Data provided:
--*--

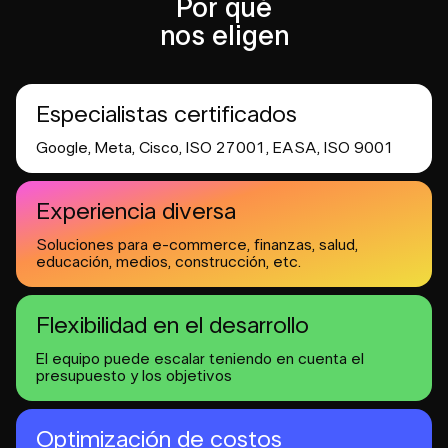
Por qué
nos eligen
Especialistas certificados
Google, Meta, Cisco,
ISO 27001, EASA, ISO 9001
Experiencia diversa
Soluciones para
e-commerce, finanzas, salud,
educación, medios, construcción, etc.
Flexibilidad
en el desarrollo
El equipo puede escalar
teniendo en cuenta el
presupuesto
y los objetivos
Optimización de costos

--*--

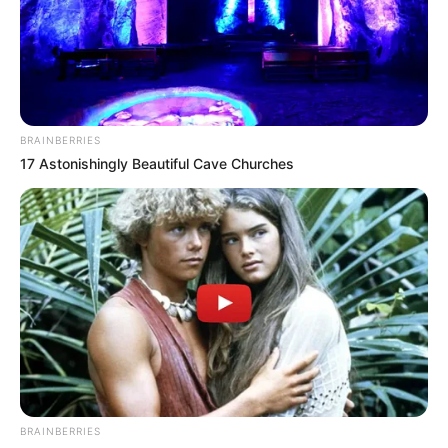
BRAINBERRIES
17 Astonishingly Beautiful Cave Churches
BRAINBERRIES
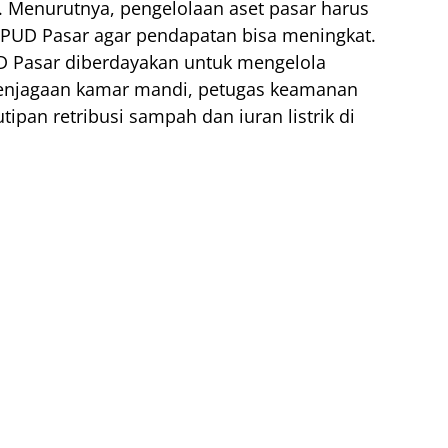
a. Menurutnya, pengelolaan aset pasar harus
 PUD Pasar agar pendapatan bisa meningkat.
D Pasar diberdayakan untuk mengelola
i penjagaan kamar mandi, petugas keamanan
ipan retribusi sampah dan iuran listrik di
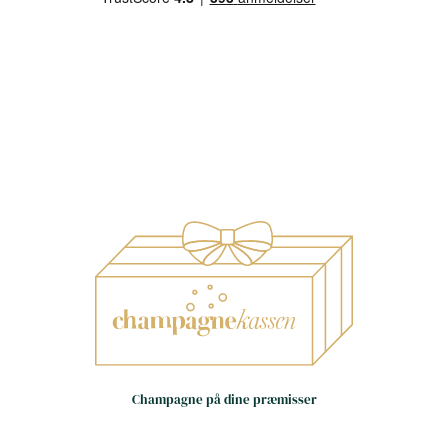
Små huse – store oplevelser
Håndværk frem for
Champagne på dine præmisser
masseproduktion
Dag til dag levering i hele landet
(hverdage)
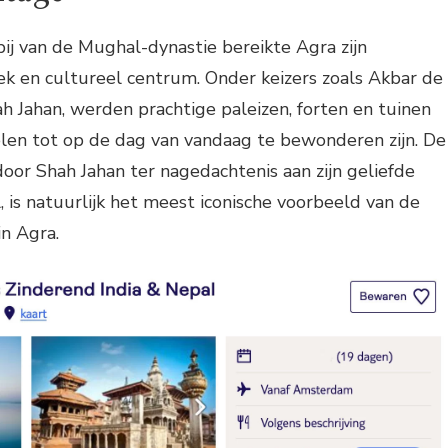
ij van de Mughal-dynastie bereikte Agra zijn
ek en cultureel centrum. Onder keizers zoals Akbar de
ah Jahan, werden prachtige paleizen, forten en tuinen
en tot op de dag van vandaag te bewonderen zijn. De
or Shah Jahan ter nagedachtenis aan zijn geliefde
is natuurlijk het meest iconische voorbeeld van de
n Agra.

--*--

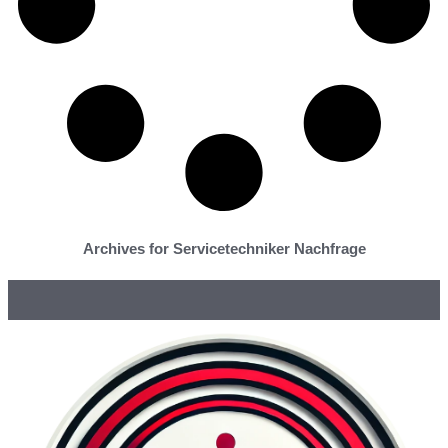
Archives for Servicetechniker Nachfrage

--*--

Every line of the listing that includes the word "Jahan" must be copied.

Final answer:
ah Jahan, werden prachtige paleizen, forten en tuinen
or Shah Jahan ter nagedachtenis aan zijn geliefde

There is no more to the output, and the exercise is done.